I can and will continue to strive to give energy to every interaction I have with a patient, but I must also live with the fact that not every patient will want to hear what I have to say, and for good reason. These conversations are difficult, traumatic, and exhausting for any individual living with a terminal disease. We in the helping profession must do our due diligence to offer and provide education on services and self-advocacy, and to provide comfort for those in need. We must also acknowledge our own limitations.
We must have hope. I believe in having hope—just because an individual is near the end of life, this does not mean that life has ended at that moment when the doctor gives the earth-shattering news. There continue to be numerous opportunities for joy, laughter, closure, and meaningful change. It is my responsibility to try to impart the knowledge that this opportunity exists. We must have expectations for ourselves as social workers, but not have expectations for our patients and clients. Their decisions, ultimately, are theirs and theirs alone, as it should be.
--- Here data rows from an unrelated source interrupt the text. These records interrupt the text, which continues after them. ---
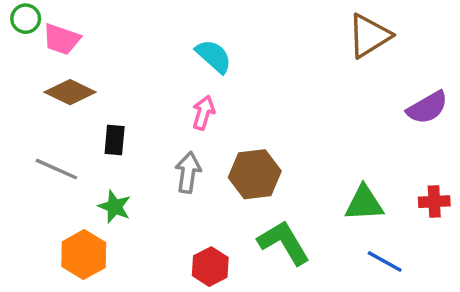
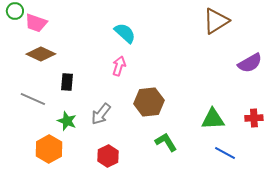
gray arrow: (188, 172) -> (101, 114), moved, turned -150
green L-shape: (284, 243) -> (166, 142), size x0.7
red hexagon: (210, 267) -> (108, 156), moved

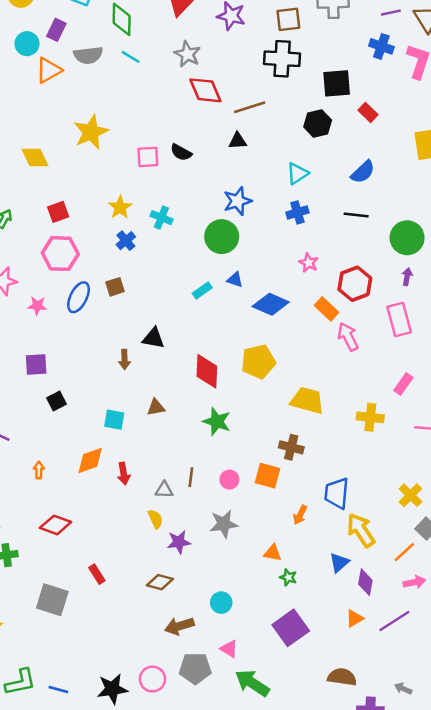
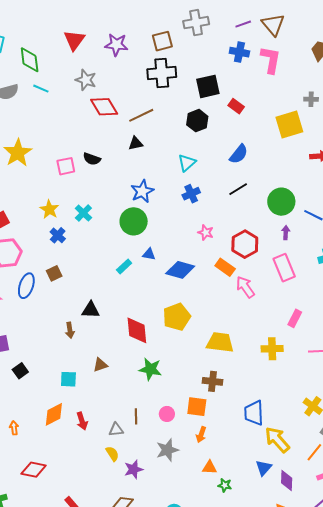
black line: (356, 215) -> (238, 189), turned -30
cyan cross: (161, 218) -> (83, 213), turned 30
orange arrow: (300, 515) -> (201, 435), moved

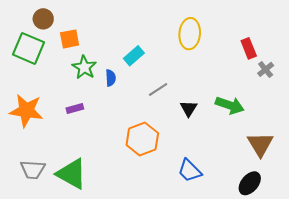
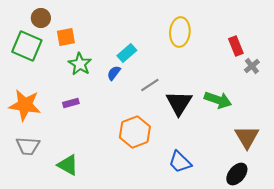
blue semicircle: (111, 78) -> (114, 73), moved, turned -140
black triangle: (189, 108) -> (179, 103), size x1.6
gray trapezoid: (33, 170) -> (28, 146), moved
green triangle: (72, 174) -> (68, 165), size x0.7

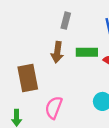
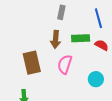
pink semicircle: (54, 108) -> (65, 64), moved

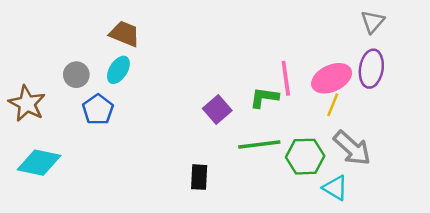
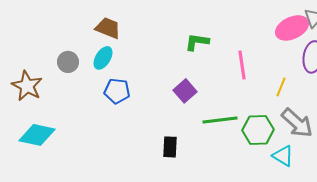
pink ellipse: (332, 78) -> (292, 28), moved
green L-shape: (264, 98) -> (197, 42), moved
blue pentagon: (98, 110) -> (117, 91), moved, turned -30

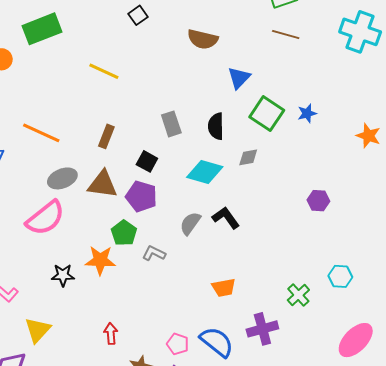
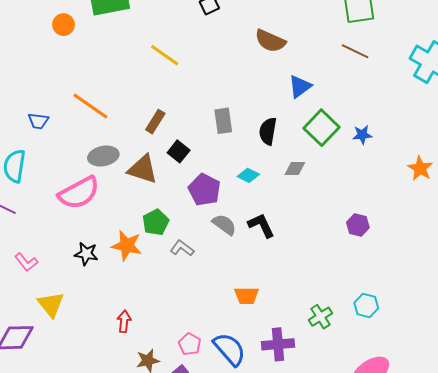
black square: (147, 161) -> (179, 151), moved
cyan diamond: (205, 172) -> (248, 175), size x0.6
purple pentagon: (141, 196) -> (204, 190), moved
gray semicircle: (190, 223) -> (224, 225), turned 80
yellow triangle: (38, 330) -> (51, 304), turned -32

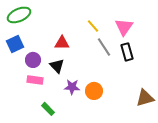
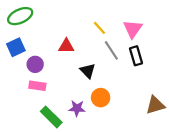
black triangle: (57, 66) -> (88, 71), moved
purple star: (72, 87) -> (77, 108), moved
green rectangle: (48, 109) -> (51, 117), size x1.5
The methods I have been using to manage stress and grief at work for the past few months have continued to develop and become more essential to me every day. The stress of my job, I’m finding, can largely be controlled with good time management and the proper utilization of gaps between visits. I am making a point of planning my day proactively, so I am able to prepare for my cases the day before my visits, instead of the agency norm of doing it the day of the visit. As a result, I can arrive to work with either a fully-formed or mostly formed schedule. My mornings now have more space. I have more time to relax and breathe, and I have more opportunity to center myself before I get into the field. Although it may sound like a minor change, this has allowed me to be less stressed and more present with my patients. The gaps I have in my day allow me to reflect on the rewarding aspects of my position.
I also have people in my life who seem to appear right when I need them the most. It can be a struggle to maintain the most important relationships when in a rigorous graduate program and taking on new roles at work, but the importance of keeping in close contact with one’s support systems cannot be overlooked. I have the most supportive friends that I could ever hope to have in the MSW program. I have also recently fallen in love with the most genuine, caring guy I have ever met in my life. Even though I am a person who values self-reflection and processing things on my own and in my own time, my friends and my fiancé push me to share with them what I have been experiencing. With their help, I have a new appreciation for my ability to do the work that I do.
I truly feel that I am a very good fit for this position and am honored to be tasked with this role.
Reference
Reese, D. J. (2013). Hospice social work. New York, NY: Columbia University Press.
Additional Resources
Hard Choices for Loving People, by Hank Dunnhttp://hankdunn.com/purchase/hard-choices-for-loving-people/This is a wonderful book that covers many aspects of the choices individuals have to make when dealing with a terminal disease.
Being Mortal, by Frontlinehttp://www.pbs.org/wgbh/frontline/film/being-mortal/This documentary depicts the difficulty many doctors have in having the conversation about chronic illness and death with their patients.
Andrew Smith received his master’s degree in social work from the California State University at Chico. He has worked in hospice care since 2013.